◆ **Task item**: Starting at the line with "Accountancy Services" and going on through the line with "These records document", reproduce each line in the records below exactly and nothing more.

++++ Data for processing

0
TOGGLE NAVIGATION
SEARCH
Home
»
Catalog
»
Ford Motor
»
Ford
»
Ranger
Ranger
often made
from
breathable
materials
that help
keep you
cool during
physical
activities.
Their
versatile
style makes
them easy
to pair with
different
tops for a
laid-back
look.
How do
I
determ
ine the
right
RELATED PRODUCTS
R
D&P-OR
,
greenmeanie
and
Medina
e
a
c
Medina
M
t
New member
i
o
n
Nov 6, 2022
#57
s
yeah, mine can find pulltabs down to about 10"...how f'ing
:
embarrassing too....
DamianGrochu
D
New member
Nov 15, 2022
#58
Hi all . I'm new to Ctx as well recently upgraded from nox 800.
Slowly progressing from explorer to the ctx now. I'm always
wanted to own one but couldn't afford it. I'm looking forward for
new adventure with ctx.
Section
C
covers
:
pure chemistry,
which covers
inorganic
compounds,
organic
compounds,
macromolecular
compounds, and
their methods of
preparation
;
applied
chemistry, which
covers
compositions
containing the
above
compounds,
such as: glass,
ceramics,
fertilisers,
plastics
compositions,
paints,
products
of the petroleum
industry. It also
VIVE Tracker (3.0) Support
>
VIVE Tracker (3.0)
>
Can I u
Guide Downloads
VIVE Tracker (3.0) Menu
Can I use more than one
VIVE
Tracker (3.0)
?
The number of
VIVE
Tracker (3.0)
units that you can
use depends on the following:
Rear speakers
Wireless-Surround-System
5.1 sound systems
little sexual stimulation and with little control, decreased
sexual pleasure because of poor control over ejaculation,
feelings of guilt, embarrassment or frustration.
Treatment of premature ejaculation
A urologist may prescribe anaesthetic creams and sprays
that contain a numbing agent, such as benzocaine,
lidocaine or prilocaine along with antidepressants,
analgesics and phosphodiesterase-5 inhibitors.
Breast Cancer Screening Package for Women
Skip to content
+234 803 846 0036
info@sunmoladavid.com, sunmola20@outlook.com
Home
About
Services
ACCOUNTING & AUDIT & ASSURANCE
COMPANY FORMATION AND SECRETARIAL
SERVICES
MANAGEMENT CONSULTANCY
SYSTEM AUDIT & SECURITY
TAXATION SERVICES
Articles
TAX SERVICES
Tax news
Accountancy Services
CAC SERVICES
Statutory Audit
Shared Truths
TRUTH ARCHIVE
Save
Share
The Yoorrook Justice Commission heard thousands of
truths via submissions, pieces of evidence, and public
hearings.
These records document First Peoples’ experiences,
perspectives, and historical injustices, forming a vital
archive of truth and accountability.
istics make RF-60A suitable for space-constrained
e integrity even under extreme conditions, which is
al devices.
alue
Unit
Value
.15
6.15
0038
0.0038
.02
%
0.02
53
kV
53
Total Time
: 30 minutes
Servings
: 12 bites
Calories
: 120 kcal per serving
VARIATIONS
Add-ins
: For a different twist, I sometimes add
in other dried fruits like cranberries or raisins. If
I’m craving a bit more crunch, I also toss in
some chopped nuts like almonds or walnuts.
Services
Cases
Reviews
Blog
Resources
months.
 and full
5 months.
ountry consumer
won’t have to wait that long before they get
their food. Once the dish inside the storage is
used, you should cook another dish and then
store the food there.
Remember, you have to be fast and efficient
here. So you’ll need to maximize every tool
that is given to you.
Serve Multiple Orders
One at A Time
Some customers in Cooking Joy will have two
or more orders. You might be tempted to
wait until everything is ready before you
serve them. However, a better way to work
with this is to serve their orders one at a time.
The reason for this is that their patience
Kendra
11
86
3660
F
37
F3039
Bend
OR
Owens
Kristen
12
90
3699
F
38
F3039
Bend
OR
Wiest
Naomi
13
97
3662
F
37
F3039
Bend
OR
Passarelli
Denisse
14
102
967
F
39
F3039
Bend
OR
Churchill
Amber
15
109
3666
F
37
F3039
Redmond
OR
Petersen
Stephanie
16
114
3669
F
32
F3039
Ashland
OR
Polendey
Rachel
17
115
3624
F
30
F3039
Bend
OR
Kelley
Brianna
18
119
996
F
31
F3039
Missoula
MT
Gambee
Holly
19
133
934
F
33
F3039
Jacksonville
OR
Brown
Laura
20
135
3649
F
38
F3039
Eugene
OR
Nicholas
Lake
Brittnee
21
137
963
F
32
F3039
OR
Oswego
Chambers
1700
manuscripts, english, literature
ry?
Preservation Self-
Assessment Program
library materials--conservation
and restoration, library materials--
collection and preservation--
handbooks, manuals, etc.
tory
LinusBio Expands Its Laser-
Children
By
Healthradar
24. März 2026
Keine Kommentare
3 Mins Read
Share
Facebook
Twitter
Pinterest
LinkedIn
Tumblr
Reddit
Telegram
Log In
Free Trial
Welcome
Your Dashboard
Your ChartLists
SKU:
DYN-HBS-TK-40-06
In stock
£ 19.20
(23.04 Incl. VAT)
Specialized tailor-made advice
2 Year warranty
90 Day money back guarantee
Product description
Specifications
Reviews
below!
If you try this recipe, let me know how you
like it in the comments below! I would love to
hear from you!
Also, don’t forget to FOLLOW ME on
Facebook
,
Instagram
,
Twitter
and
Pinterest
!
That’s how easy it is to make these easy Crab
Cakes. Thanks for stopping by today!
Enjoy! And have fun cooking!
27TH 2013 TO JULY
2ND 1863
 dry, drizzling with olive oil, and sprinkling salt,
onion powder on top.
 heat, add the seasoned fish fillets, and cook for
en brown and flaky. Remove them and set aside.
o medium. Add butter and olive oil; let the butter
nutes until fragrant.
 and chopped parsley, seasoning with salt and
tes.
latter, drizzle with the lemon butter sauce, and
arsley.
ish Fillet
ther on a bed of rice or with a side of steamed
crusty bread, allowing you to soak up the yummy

++++++++

◆ **Exercise result**:
Accountancy Services
CAC SERVICES
Statutory Audit
Shared Truths
TRUTH ARCHIVE
Save
Share
The Yoorrook Justice Commission heard thousands of
truths via submissions, pieces of evidence, and public
hearings.
These records document First Peoples’ experiences,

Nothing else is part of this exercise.